Jon Stewart's final farewell from "The Daily Show" could provide a much needed boost to ad revenue for not only Comedy Central but for Viacom's entire swath of cable channels.
That's because Viacom is using Mr. Stewart's final episodes of "The Daily Show" to drive advertising elsewhere on Comedy Central and on other networks in its portfolio, according to media buyers. It asked for a $1.5 million commitment from advertisers to appear in the episode, which will air on Aug. 6, buyers said. This package includes 30 seconds of commercial time in the episode, as well as additional inventory on the network and on other Viacom properties.
This is more than 10 times what a unit in "The Daily Show" normally costs advertisers, according to a person familiar with negotiations. And one media buyer said historically a 30-second commercial in the show would cost around $40,000 to $50,000.
Despite the steep price, "movie studios can't get enough of it," the buyer said.
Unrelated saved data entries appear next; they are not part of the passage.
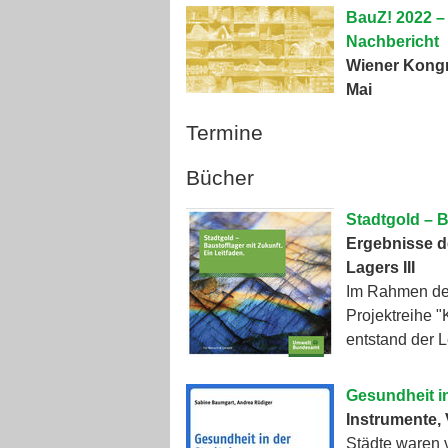
BauZ! 2022 – 
Nachbericht
Wiener Kongr
Mai
Termine
Bücher
Stadtgold – B
Ergebnisse d
Lagers III
Im Rahmen de
Projektreihe 
entstand der 
Gesundheit i
Instrumente,
Städte waren 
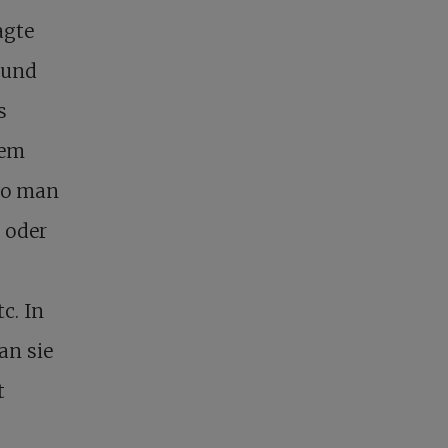
agte
t und
s
lem
 wo man
 oder
c. In
an sie
t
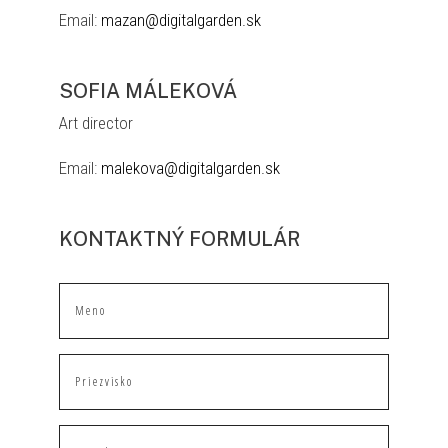
Email:
mazan@digitalgarden.sk
SOFIA MÁLEKOVÁ
Art director
Email:
malekova@digitalgarden.sk
KONTAKTNÝ FORMULÁR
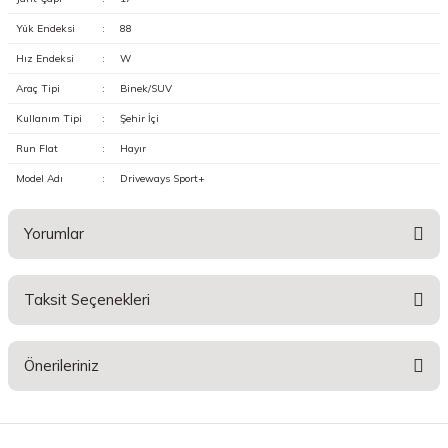
Yük Endeksi
:
88
Hız Endeksi
:
W
Araç Tipi
:
Binek/SUV
Kullanım Tipi
:
Şehir İçi
Run Flat
:
Hayır
Model Adı
:
Driveways Sport+
Yorumlar
Taksit Seçenekleri
Bu ürüne ilk yorumu siz yapın!
Önerileriniz
Yorum Yaz
Bu ürünün fiyat bilgisi, resim, ürün açıklamalarında ve diğer konularda
yetersiz gördüğünüz noktaları öneri formunu kullanarak tarafımıza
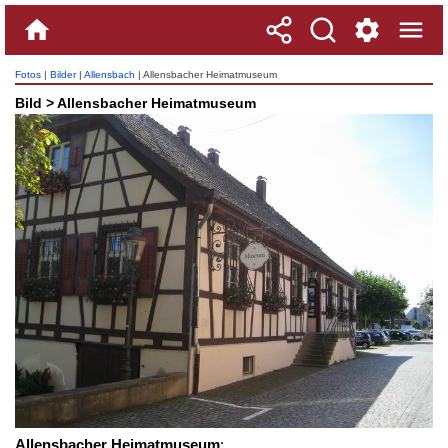
Fotos
|
Bilder
|
Allensbach
| Allensbacher Heimatmuseum
Bild > Allensbacher Heimatmuseum
Allensbacher Heimatmuseum
:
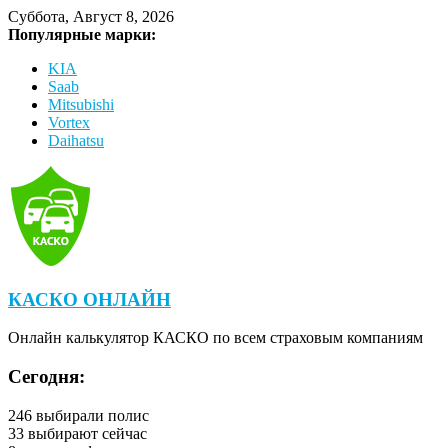
Суббота, Август 8, 2026
Популярные марки:
KIA
Saab
Mitsubishi
Vortex
Daihatsu
КАСКО ОНЛАЙН
Онлайн калькулятор КАСКО по всем страховым компаниям
Сегодня:
246
выбирали полис
33
выбирают сейчас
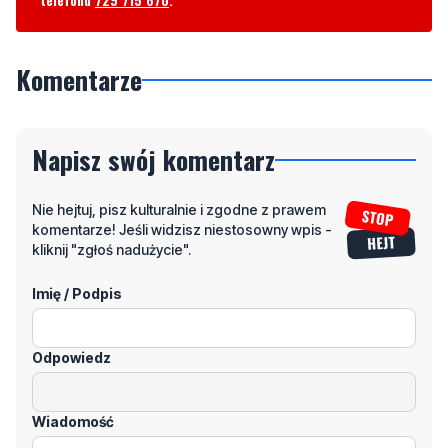
Komentarze
Napisz swój komentarz
Nie hejtuj, pisz kulturalnie i zgodne z prawem
komentarze! Jeśli widzisz niestosowny wpis -
kliknij "zgłoś nadużycie".
Imię / Podpis
Odpowiedz
Wiadomość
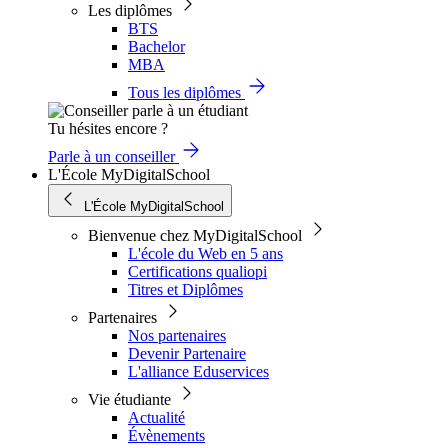
Les diplômes
BTS
Bachelor
MBA
Tous les diplômes
Tu hésites encore ?
Parle à un conseiller
L'École MyDigitalSchool
L'École MyDigitalSchool
Bienvenue chez MyDigitalSchool
L'école du Web en 5 ans
Certifications qualiopi
Titres et Diplômes
Partenaires
Nos partenaires
Devenir Partenaire
L'alliance Eduservices
Vie étudiante
Actualité
Évènements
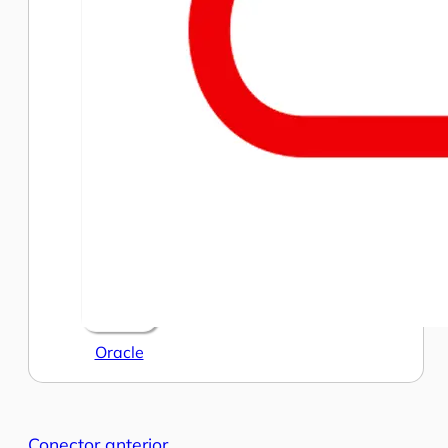
Oracle
Conector anterior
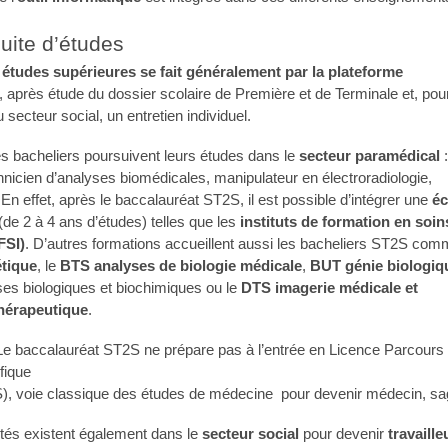
uite d’études
 études supérieures se fait généralement par la plateforme
, après étude du dossier scolaire de Première et de Terminale et, pou
 secteur social, un entretien individuel.
es bacheliers poursuivent leurs études dans le
secteur paramédical
:
chnicien d’analyses biomédicales, manipulateur en électroradiologie,
En effet, après le baccalauréat ST2S, il est possible d’intégrer une
éc
de 2 à 4 ans d’études) telles que les
instituts de formation en soin
FSI)
. D’autres formations accueillent aussi les bacheliers ST2S co
tique
, le
BTS analyses de biologie médicale
,
BUT génie biologiq
ses biologiques et biochimiques ou le
DTS imagerie médicale et
thérapeutique
.
e baccalauréat ST2S ne prépare pas à l’entrée en Licence Parcours
fique
), voie classique des études de médecine pour devenir médecin, sa
ités existent également dans le
secteur social
pour devenir
travaille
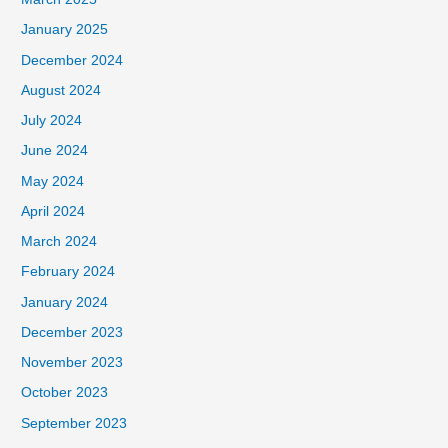
January 2025
December 2024
August 2024
July 2024
June 2024
May 2024
April 2024
March 2024
February 2024
January 2024
December 2023
November 2023
October 2023
September 2023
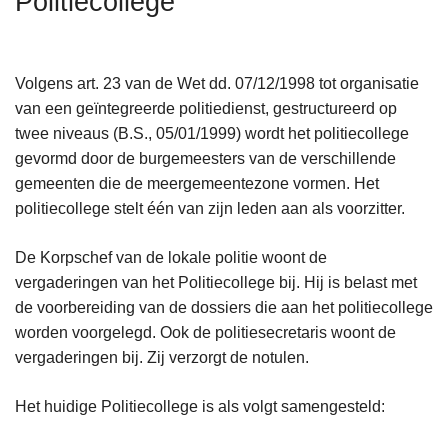
Politiecollege
n
h
o
Volgens art. 23 van de Wet dd. 07/12/1998 tot organisatie
u
van een geïntegreerde politiedienst, gestructureerd op
d
twee niveaus (B.S., 05/01/1999) wordt het politiecollege
g
gevormd door de burgemeesters van de verschillende
a
gemeenten die de meergemeentezone vormen. Het
a
politiecollege stelt één van zijn leden aan als voorzitter.
n
De Korpschef van de lokale politie woont de
vergaderingen van het Politiecollege bij. Hij is belast met
de voorbereiding van de dossiers die aan het politiecollege
worden voorgelegd. Ook de politiesecretaris woont de
vergaderingen bij. Zij verzorgt de notulen.
Het huidige Politiecollege is als volgt samengesteld:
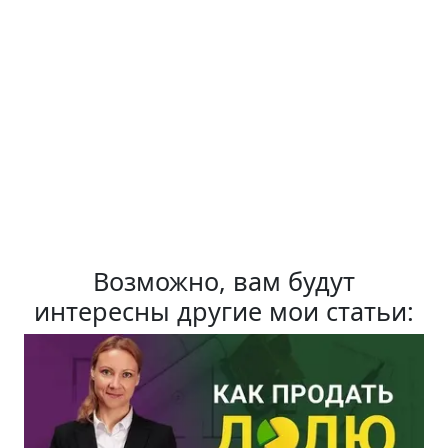
Возможно, вам будут
интересны другие мои статьи:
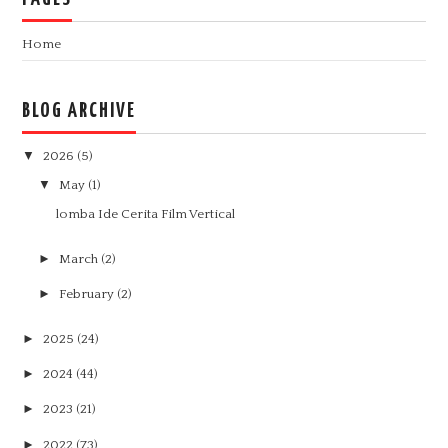
Home
BLOG ARCHIVE
▼
2026
(5)
▼
May
(1)
lomba Ide Cerita Film Vertical
►
March
(2)
►
February
(2)
►
2025
(24)
►
2024
(44)
►
2023
(21)
►
2022
(73)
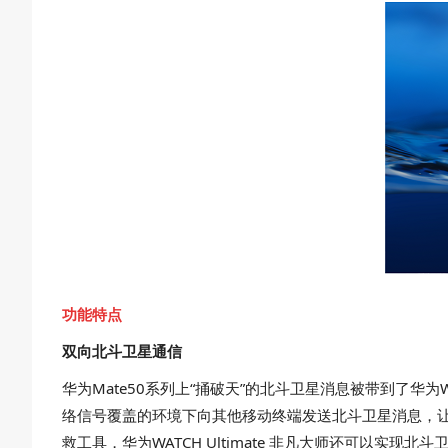
功能特点
双向北斗卫星通信
华为Mate50系列上“捅破天”的北斗卫星消息被带到了华为
络信号覆盖的环境下向其他移动终端发送北斗卫星消息，让你在
救工具，华为WATCH Ultimate 非凡大师还可以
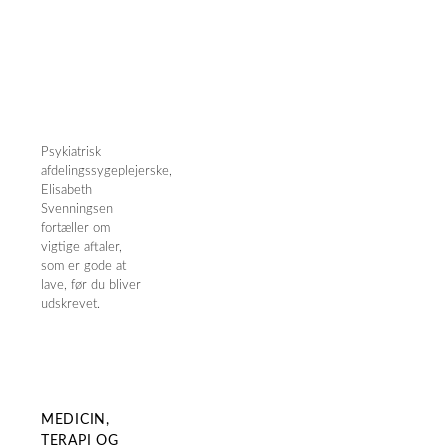
Psykiatrisk
afdelingssygeplejerske,
Elisabeth
Svenningsen
fortæller om
vigtige aftaler,
som er gode at
lave, før du bliver
udskrevet.
MEDICIN,
TERAPI OG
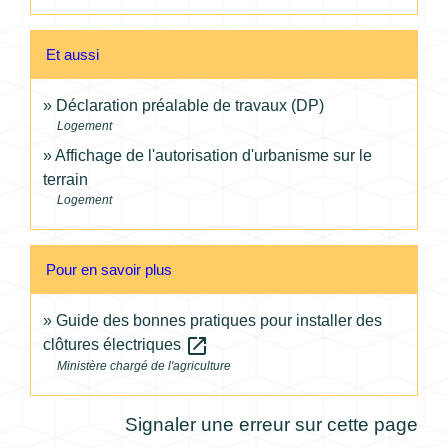
Et aussi
Déclaration préalable de travaux (DP)
Logement
Affichage de l'autorisation d'urbanisme sur le
terrain
Logement
Pour en savoir plus
Guide des bonnes pratiques pour installer des
open_in_new
clôtures électriques
Ministère chargé de l'agriculture
Signaler une erreur sur cette page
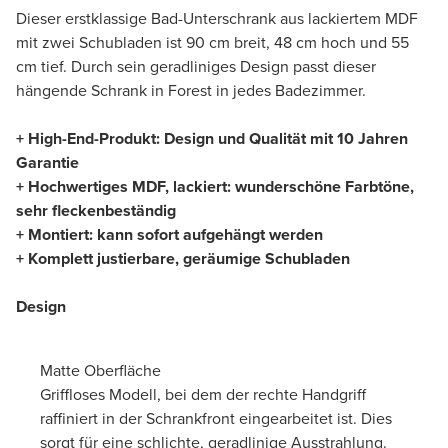
Dieser erstklassige Bad-Unterschrank aus lackiertem MDF
mit zwei Schubladen ist 90 cm breit, 48 cm hoch und 55
cm tief. Durch sein geradliniges Design passt dieser
hängende Schrank in Forest in jedes Badezimmer.
+ High-End-Produkt: Design und Qualität mit 10 Jahren
Garantie
+ Hochwertiges MDF, lackiert: wunderschöne Farbtöne,
sehr fleckenbeständig
+ Montiert: kann sofort aufgehängt werden
+ Komplett justierbare, geräumige Schubladen
Design
Matte Oberfläche
Griffloses Modell, bei dem der rechte Handgriff
raffiniert in der Schrankfront eingearbeitet ist. Dies
sorgt für eine schlichte, geradlinige Ausstrahlung.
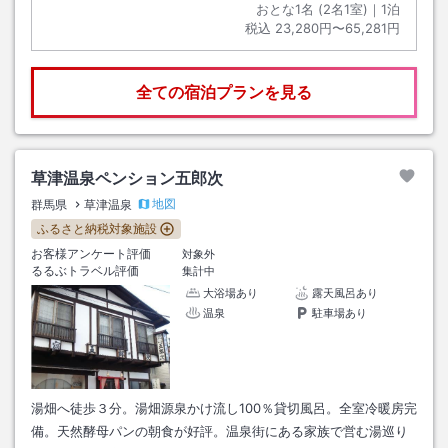
おとな1名 (
2
名1室)｜
1
泊
税込
23,280円〜65,281円
全ての宿泊プランを見る
草津温泉ペンション五郎次
地図
群馬県
草津温泉
ふるさと納税対象施設
お客様アンケート評価
対象外
るるぶトラベル評価
集計中
大浴場あり
露天風呂あり
温泉
駐車場あり
湯畑へ徒歩３分。湯畑源泉かけ流し100％貸切風呂。全室冷暖房完
備。天然酵母パンの朝食が好評。温泉街にある家族で営む湯巡り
Comedy Central is also extending the final episode to 50 minutes from its usual 30 minutes, which will allow for additional commercial breaks, said Tim Hill, senior VP-integrated investment, UM.
Viacom has been heavily criticized for stuffing more ad time into its networks, with Todd Juenger, a senior analyst at Bernstein, estimating there was 9% more commercial time in the first quarter compared to same period last year.
But Mr. Hill said the company is only adding one extra commercial break into the episode, as opposed to the two that it could have fit.
The departure of Mr. Stewart is bittersweet for Viacom.
It's clear that Mr. Stewart has had an impact on the national political discussion and on the company's image. Viacom will have to position itself as a place that can still create high-impact cultural moments. And the company has been facing a persistent decline in advertising sales -- with domestic ad revenue declining 5% in the most recent quarter -- as ratings continue on a perpetual downslide.
Viacom has argued that its ratings declines is in large part because its core audience of millennials are watching its content on devices and platforms that are currently not measured by Nielsen.
The expectation is that Mr. Stewart's departure will provide an opportunity, for at least a night, to attract viewers to watch the show live.
But it also comes amid a meaningful shakeup at Comedy Central that also includes the exit of Stephen Colbert and Jon Oliver, and most recently the announcement that the hit sketch comedy series "Key & Peele" will end its run after its current season.